A phase of the business cycle characterized by a general period of rising economic activity. An expansion is one of two basic business cycle phases. The other is contraction. The transition from expansion to contraction is termed a peak and the transition from contraction to expansion is termed a trough. The early phase of an expansion is commonly termed a recovery.
A business-cycle expansion is a general increase in economic activity, so named because the aggregate economy is "expanding" or growing bigger. An expansion is often considered the "normal" state of the economy, resulting from ongoing attempts to address the scarcity problem, made possible by increasing the quantity and quality of the resources. The study of macroeconomics centers on policies that promote expansions.

Making it Official

The onset and length of an expansion is officially tracked by the official trackers at the National Bureau of Economic Research.

Expansions last, on average, about 3-4 years, but this is by no means guaranteed. One expansion in the early 1980s lasted a mere 12 months. The next expansion then lasted over 8 years. Much of the 1990s was dedicated to a 120-month, 10-year expansion.

Newspeople, political leaders, and economists are prone to call the early part of an expansion a recovery. During this period, the economy is picking up the pace after a contraction, but it has not yet returned to the pre-contraction level of economic activity.

While expansions are frequently indicated by an increase of real gross domestic product, they also show up in many aggregate measures of economic activity. A big one is the unemployment rate, which typically declines, approaching the full employment level of about 5%, if not lower. The inflation rate also tends to rise, especially during the latter stages of an expansion. Aggregate expenditures on gross domestic product, especially investment and to a lesser degree consumption, also increase.

A Graphical Upturn

A Shaded Expansion
Business Cycle
The diagram at the right presents a simple business cycle.
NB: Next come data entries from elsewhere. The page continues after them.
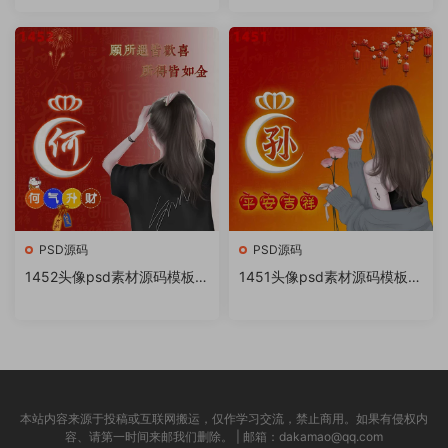
书很火的签名百家姓氏头像制
书很火的签名百家姓氏头像制
作教程软件
作教程软件
PSD源码
PSD源码
1452头像psd素材源码模板源
1451头像psd素材源码模板源
文件 QQ微信抖音快手小红书
文件 QQ微信抖音快手小红书
很火的签名百家姓氏头像制作
很火的签名百家姓氏头像制作
教程软件
教程软件
本站内容来源于投稿或互联网搬运，仅作学习交流，禁止商用。如果有侵权内
容、请第一时间来邮我们删除。 | 邮箱：dakamao@qq.com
The red line represents the value of real gross domestic product (real GDP) over a period of several months. The blue line is potential real GDP, the amount of real GDP that the economy could produce by fully employing all resources.

Click the [Expansion] button to highlight the expansion phase of this business cycle. The shaded segment of the real GDP line between points B and C is the expansion. Clearly real GDP rises over this segment. An expansion generally takes the economy from below the long-run trend to at or above the long-run trend. The early part of an expansion is usually termed a recovery because the economy is "recovering" from a contraction.

Because the long-run trend represents full employment, when real GDP reaches the long-run trend, when actual real GDP is equal to potential real GDP, then the economy has full employment. Inflation problems, however, arise when actual real GDP exceeds potential real GDP, as is the case in this diagram near point C. In addition, the more real GDP rises above the long-run trend, then the greater inflation problems are likely to be.

The Bad with the Good

Generally speaking, life is grand during a business-cycle expansion. The economy is growing. More goods are produced. Resources are employed. People are happily satisfying their wants and needs. Living standards rise. Businesses are profitable. Expansions tend to be the best of times. Expansions are what the economy seeks in the never-ending pursuit of satisfying unlimited wants and needs with limited resources. But even during expansionary good times, there are bads.

  • First, inflation tends to worsen during an expansion. When the economy rises too much too quickly, production capabilities are stretched to their limits. The four macroeconomic sectors try to buy more than the economy can produce and the result is inflation. Inflation tends to hit some members of society more than most. People on fixed incomes, like retirees, or those owning a great deal of financial assets, like banks, are most adversely affected by inflation.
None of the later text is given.